Evidence and sources

Further numeric figures cited elsewhere on the web (single-digit hallucination rates after N iterations, double-digit accuracy improvements) are typically reported without enough methodological detail to reproduce. Treat them as directional, and measure on your own data.

FAQ

How big should the calibration dataset be to start iterating safely? A useful floor is around 150 expert-labeled examples spanning the failure modes you already know about. Below 50, single-record noise dominates revision-to-revision comparisons. The dataset should grow with every human review pass, with new examples drawn from the boundary slice.

How do I prevent a "fix" on one dimension from regressing another? Set per-dimension floors and refuse any revision that drops a dimension below its floor, even if the composite improves. CI enforces this automatically.

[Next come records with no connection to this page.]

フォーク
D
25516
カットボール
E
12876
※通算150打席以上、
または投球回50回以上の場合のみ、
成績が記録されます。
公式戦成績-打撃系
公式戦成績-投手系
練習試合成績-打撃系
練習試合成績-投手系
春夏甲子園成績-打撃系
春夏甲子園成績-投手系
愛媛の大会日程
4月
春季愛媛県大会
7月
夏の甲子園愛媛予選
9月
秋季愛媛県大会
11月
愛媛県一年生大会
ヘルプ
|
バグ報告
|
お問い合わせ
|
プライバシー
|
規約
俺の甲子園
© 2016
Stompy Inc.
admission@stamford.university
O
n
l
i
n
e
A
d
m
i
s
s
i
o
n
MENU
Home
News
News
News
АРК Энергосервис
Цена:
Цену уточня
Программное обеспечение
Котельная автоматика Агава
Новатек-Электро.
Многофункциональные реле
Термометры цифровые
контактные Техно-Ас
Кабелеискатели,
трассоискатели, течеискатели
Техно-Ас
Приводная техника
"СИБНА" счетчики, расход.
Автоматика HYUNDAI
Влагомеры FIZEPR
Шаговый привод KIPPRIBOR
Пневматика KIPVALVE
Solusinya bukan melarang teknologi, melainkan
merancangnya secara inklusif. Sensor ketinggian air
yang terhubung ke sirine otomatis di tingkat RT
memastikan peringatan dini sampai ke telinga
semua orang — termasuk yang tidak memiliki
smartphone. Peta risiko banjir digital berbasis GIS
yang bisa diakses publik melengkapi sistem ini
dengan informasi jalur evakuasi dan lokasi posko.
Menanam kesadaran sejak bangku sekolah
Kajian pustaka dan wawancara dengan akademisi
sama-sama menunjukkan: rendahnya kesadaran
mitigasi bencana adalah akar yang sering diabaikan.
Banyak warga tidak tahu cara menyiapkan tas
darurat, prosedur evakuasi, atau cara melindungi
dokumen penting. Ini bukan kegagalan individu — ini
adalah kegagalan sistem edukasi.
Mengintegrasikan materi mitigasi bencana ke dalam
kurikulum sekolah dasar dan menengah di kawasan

Who owns the rubric, the engineer or the domain expert? The expert owns the rubric, the engineer owns the prompt, and both sign off on the calibration dataset. When the expert and engineer disagree on whether an output is good, the rubric is the tiebreaker; if the rubric does not resolve the disagreement, it needs another counterexample.

Can the managed LLM judge fully replace expert review? Not on its own. The judge's job is to scale expert judgment across the full traffic, but its agreement with experts is itself a metric that has to be measured and re-measured. Sampled human review feeds the dataset that keeps the judge honest.

How often should the prompt change in production in practice? As often as the loop produces a revision that passes the gate. Some teams ship a revision a week; others go months between revisions. Cadence is an output of the loop, not an input.

What changes when the underlying model is swapped? The objective, calibration set, and rubric remain. The prompt may need to be re-tuned, and the judge has to be re-calibrated against the new model's outputs before the gate is trusted. A model swap is a major version bump for the system, even if the prompt text is unchanged.